The Nature of Fashion report released by the Biomimicry Institute says: “It’s safe to say that no one ever looked at a barrel of oil and thought, “That would make a nice- looking dress.” And yet, for nearly 80 years, we have collectively looked past the ill-effects of petroleum and focused solely on the versatile, low price-point clothing that polyester makes possible. Recent years have seen growing interest from the fashion industry to move towards a circular economy, an economy that is regenerative by design.” The report portrays a deep understanding of the challenges related to linear processes in fashion and proposes taking decomposition as an inspiration for the solutions that we need. The report suggests that the fashion industry loop of the future to requires the existing circular and recycling infrastructure to enable consumption to become efficient, extracting all available usefulness from materials before they are ultimately safely decomposed. Currently almost %60 of the textiles made are using fossil fuel based fibers, where the link between decomposition and design does not fully function. The challenge is not a simple one – design and produce durable jeans that can decompose safely. A true closed loop process ensures that the final degradation of the product transforms into a natural or industry primary raw material. The circular economy targets to keep the materials in use for an extended period of time and as nature already has its way of dispersing waste, fashion industry can use nature as a guide; demanding design and decomposition work in tandem. Back in 2018 Kering and The Savory Institute announced a collaboration to recognize the positive impact regenerative agriculture can have in the fashion industry. Verified regenerative sourcing solutions coming from fashion groups as Kering, accelerate the transformation in the industry and with the launch of its new recent Biodiversity Strategy, global luxury group Kering commits to a net-positive impact on biodiversity by 2025 and declares its regenerative intentions.

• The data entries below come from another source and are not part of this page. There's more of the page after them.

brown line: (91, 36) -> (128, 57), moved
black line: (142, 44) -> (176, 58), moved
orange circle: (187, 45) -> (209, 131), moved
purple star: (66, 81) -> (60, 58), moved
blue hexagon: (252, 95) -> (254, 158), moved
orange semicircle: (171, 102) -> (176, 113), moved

We have come to realize that the planet cannot be treated as a mere market and the brands and companies that will progress into the future are targeting to be a part of the solution and not the pollution. I have been looking into replacing the much used and (abused) “sustainability” terminology which actually means the ability to sustain and have embraced regeneration as it embodies the ability of regenerating natural resources and not just an understanding of circular business defined to operate within the planetary boundries but also a new form of leadership.

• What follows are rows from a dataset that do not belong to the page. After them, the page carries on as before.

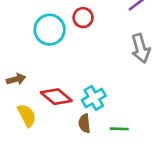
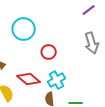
red circle: (83, 18) -> (49, 52), moved

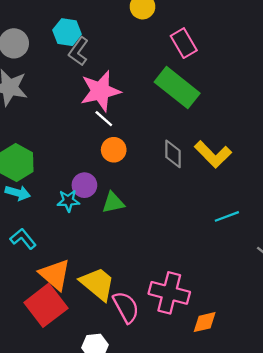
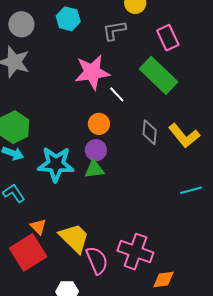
gray L-shape: (78, 51) -> (114, 31), moved, turned 40
white line: (104, 119) -> (117, 94), moved
purple circle: (84, 185) -> (96, 150), moved
cyan star: (68, 201) -> (56, 164), size x1.8
orange triangle: (55, 274) -> (38, 227), size x0.6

On a recent article on Financial Times, Al Gore points out that the pandemic is a turning point in fight against climate change and continues to say that at Generation (the Investment Management he has co-founded) they remain focused on the long term and believe very deeply that the world is now in the early stages of a sustainability revolution that is the biggest investing opportunity and business opportunity in the history of the world. Generation thinks that this shift has the magnitude of the Industrial Revolution, coupled with the speed of the digital revolution and it’s driven by new digital technologies like machine learning and artificial intelligence and the new levels of precision that this makes possible.

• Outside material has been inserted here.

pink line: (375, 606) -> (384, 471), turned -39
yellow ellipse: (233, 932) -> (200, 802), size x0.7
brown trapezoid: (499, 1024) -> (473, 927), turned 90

I would like to share with you the work of amazing Paula Ulargui and she says about her collection “A NEW SKIN THAT, LIKE A SIAMESE BODY TO ANOTHER, JOINS HUMAN BEINGS WITH NATURE. A CLOTHING THAT RECONNECTS US,IN THE MOST PHYSICAL WAY, TO THE ESSENTIAL”.

Paula has worked with seeds, plants and biomaterials and living organisms which would allow vegetation to take place on the body, representing sustainable revolution in the fashion industry enabled by regeneration.